A transcript of her conversation with PC can be found below.

PC: As pharma products become more complex, how is the distribution strategy evolving to ensure timely, safe, and compliant delivery? Alongside that, what innovations in cold chain technology are setting the standard for ensuring product integrity across these complex distribution networks?

Zenk: We're sitting between the manufacturers and the sites of care, and we really see ourselves as the connector. I'm connecting access from a manufacturer's new and innovative therapy to a site of care, and that site of care could be an independent pharmacy in a small rural town, all the way to a large academic medical center in a huge urban area, to a physician- based office. We really look at all sites of care, because realistically, all healthcare is local.

You don't go outside of your community to receive care. You like to see your physician at the grocery store. You like to see your pharmacist around town. It provides comfort, it provides the realness of human connection. We really take it seriously that we're connecting new therapeutic ways to the sites of care. And with that, it's how do we make sure their product is viable? With a lot of the sustainability and new products that are coming to market, we need to keep in 2-8°C, which, for the common person, is refrigerated. We also want to make sure that we have a way to track that. The manufacturer would know when they develop it, what the exclusion is, so if it gets to 9°C, how long can it be at 9°C, and still viable if it gets to 1°C?

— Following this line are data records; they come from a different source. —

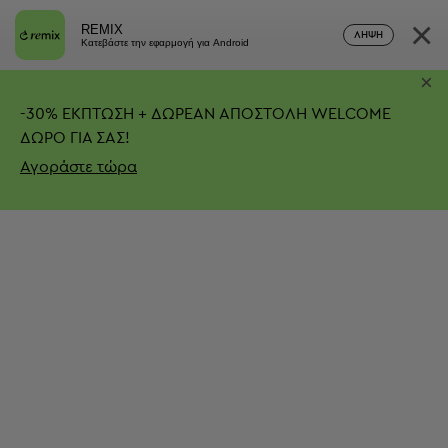
×
REMIX
ΛΉΨΗ
Κατεβάστε την εφαρμογή για Android
×
-
30%
ΕΚΠΤΩΣΗ + ΔΩΡΕΑΝ ΑΠΟΣΤΟΛΗ
WELCOME
ΔΩΡΟ ΓΙΑ ΣΑΣ!
Αγοράστε τώρα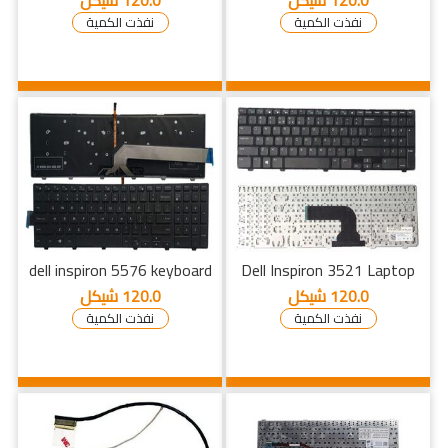
120.0 شيكل
120.0 شيكل
نفذت الكمية
نفذت الكمية
dell inspiron 5576 keyboard
Dell Inspiron 3521 Laptop
120.0 شيكل
120.0 شيكل
نفذت الكمية
نفذت الكمية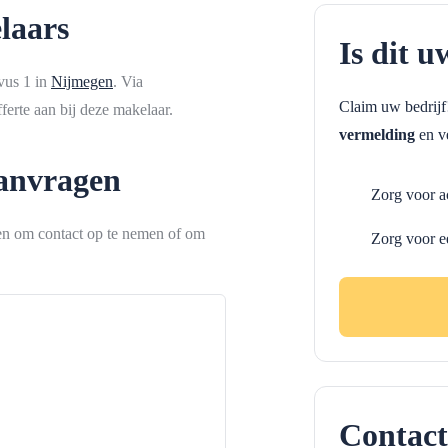
laars
Is dit u
vus 1 in
Nijmegen
. Via
Claim uw bedrij
erte aan bij deze makelaar.
vermelding
en ve
aanvragen
Zorg voor a
ken om contact op te nemen of om
Zorg voor e
Contact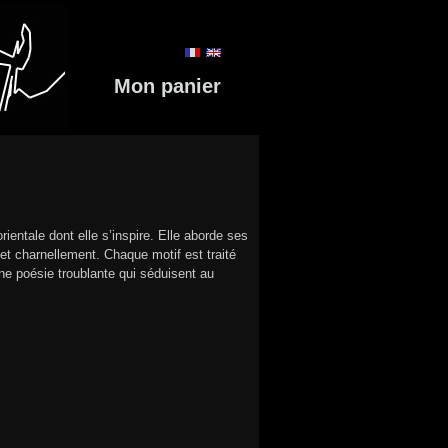
Mon panier
ientale dont elle s’inspire. Elle aborde ses
t charnellement. Chaque motif est traité
ne poésie troublante qui séduisent au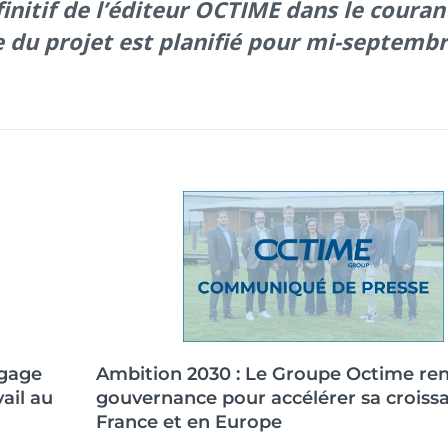
finitif de l’éditeur OCTIME dans le couran
e du projet est planifié pour mi-septemb
ngage
Ambition 2030 : Le Groupe Octime ren
ail au
gouvernance pour accélérer sa croiss
France et en Europe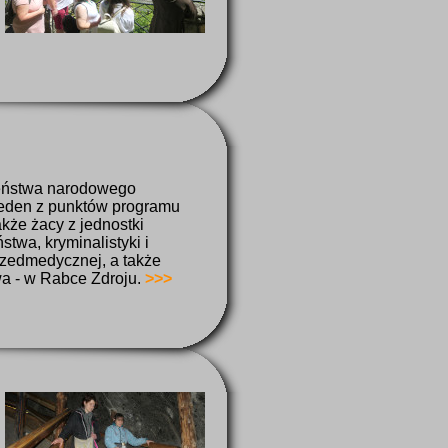
zeństwa narodowego
 jeden z punktów programu
akże żacy z jednostki
twa, kryminalistyki i
rzedmedycznej, a także
owa - w Rabce Zdroju.
>>>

But realistically, if you keep it in 2-8°C, the expiry date that's on the package would be the therapeutic window that a site of care could deliver it. A lot of what we're doing is trying to connect—as we tend to do every day—the data with the time. If by chance, a site of care would call to say, “oh shoot, I got that cold chain product. It's sitting on my shelf. I didn't notice it. It's probably been about two hours, is it still okay if I give that to my neighbor, my friend, my patient?” Most of the time, we have data from the manufacturer that can say that's viable. It can be out of this window. Then two, we're taking seriously inside our four walls. It’s monitoring the temperature, yes, but it's also monitoring the equipment that manages the temperature. Think of it as, and this is non-sexy stuff for supply chain, but compressors, think of it as HVAC units. Think of it as the entities that are running our freezers that have the basic material that goes into our reusable totes that we use every single day. We have reusable totes that are driving 90-plus-percent of the US market. How do we freeze those? If a freezer’s equipment is going to fail, it's us understanding this compressor is now at 70%, and we should have someone either fix it, look at it, stop it, or understand the risk that we have.

Monitoring temperature is table stakes. You have to be able to do that. It's now how do I anticipate if a piece of equipment is going to fail? Does that piece of equipment need a preventative maintenance check by a maintenance team member? Setting those types of things up as much as we can to eliminate equipment failing or anticipate when it might and take those signals. I don't think I would have thought about doing that as a as a pharmacist, but we all think about our home life. Your refrigerator fails at the worst possible time. How do we stop that? What types of engineering things can we look at to eliminate that? And that's really where we're going—from a tactical positioning—so we don't have large failures. And two, I think it's also connecting manufacturers’ data from how they develop a product, how they get it to finish dosage, where do they take it?